> What you have to do
Among the entries below, copy only the span from the line containing "Let’s Connect" through the line containing "Wetherby, our team". Do so exactly, and skip the pictures.

======== Input material ========

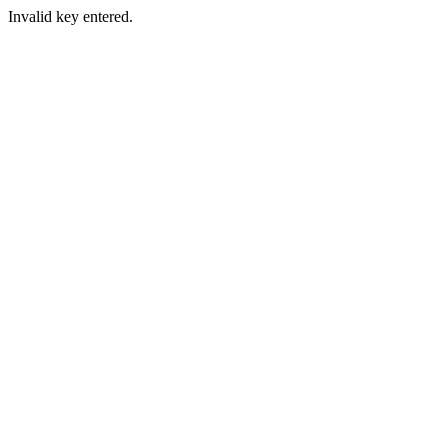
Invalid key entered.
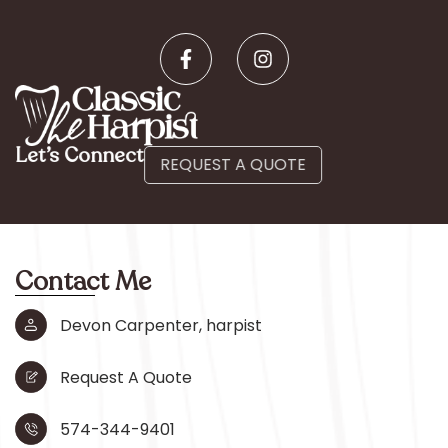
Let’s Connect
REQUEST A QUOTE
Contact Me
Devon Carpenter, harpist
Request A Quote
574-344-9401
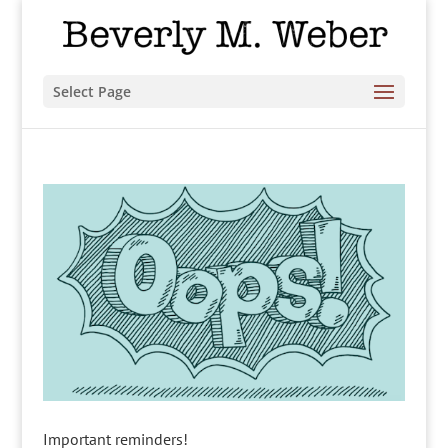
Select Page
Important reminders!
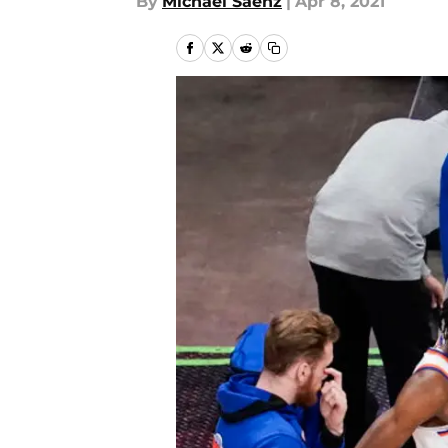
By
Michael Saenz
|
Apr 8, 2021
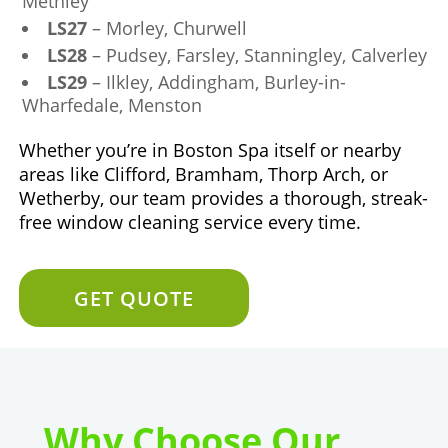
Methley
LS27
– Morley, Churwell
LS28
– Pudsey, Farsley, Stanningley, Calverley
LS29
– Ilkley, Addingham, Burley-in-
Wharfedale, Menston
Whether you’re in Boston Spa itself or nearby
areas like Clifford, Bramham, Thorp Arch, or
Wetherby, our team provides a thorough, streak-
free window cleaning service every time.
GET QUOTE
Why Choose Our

========

> Finished exercise
Let’s Connect
REQUEST A QUOTE
Contact Me
Devon Carpenter, harpist
Request A Quote
574-344-9401
Select Page
Important reminders!
By
Michael Saenz
|
Apr 8, 2021
Methley
LS27
– Morley, Churwell
LS28
– Pudsey, Farsley, Stanningley, Calverley
LS29
– Ilkley, Addingham, Burley-in-
Wharfedale, Menston
Whether you’re in Boston Spa itself or nearby
areas like Clifford, Bramham, Thorp Arch, or
Wetherby, our team provides a thorough, streak-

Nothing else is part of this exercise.